You can achieve what you're looking for in the following way:

1. Create a custom struct to store a start and end index. If startIndex or endIndex is nil this will be taken to mean the range extends infinitely in that direction.

struct UnboundedRange<Index> {
    var startIndex, endIndex: Index?

    // Providing these initialisers prevents both `startIndex` and `endIndex` being `nil`.
    init(start: Index) {
        self.startIndex = start
    }

    init(end: Index) {
        self.endIndex = end
    }
}

2. Define operators to create an BoundedRange as having to use the initialisers will lead to some quite unsightly code, in my option.

postfix operator ... {}
prefix  operator ... {}

postfix func ... <Index> (startIndex: Index) -> UnboundedRange<Index> {
    return UnboundedRange(start: startIndex)
}

prefix func ... <Index> (endIndex: Index) -> UnboundedRange<Index> {
    return UnboundedRange(end: endIndex)
}

Some example usage:

1...  // An UnboundedRange<Int> that extends from 1 to infinity.
...10 // An UnboundedRange<Int> that extends from minus infinity to 10.

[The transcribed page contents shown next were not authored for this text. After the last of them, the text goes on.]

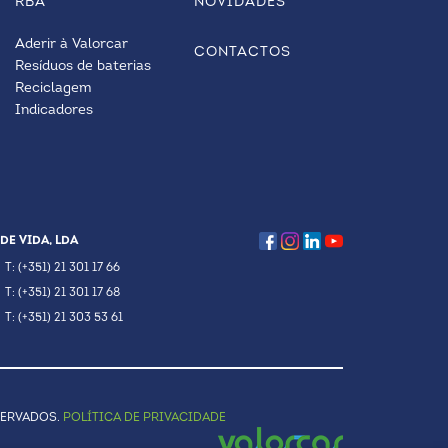
RBA
NOVIDADES
Aderir à Valorcar
CONTACTOS
Resíduos de baterias
Reciclagem
Indicadores
DE VIDA, LDA
T: (+351) 21 301 17 66
T: (+351) 21 301 17 68
T: (+351) 21 303 53 61
SERVADOS.
POLÍTICA DE PRIVACIDADE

3. Extend the CollectionType so it can handle UnboundedRanges.

extension CollectionType {
    subscript(subrange: UnboundedRange<Index>) -> SubSequence {
        let start = subrange.startIndex ?? self.startIndex
        let end = subrange.endIndex?.advancedBy(1) ?? self.endIndex
        return self[start..<end]
    }
}

4. To use this in your given example:

let array = ["a", "b", "c"]

array[1...] // Returns ["b", "c"]
array[...1] // Returns ["a", "b"]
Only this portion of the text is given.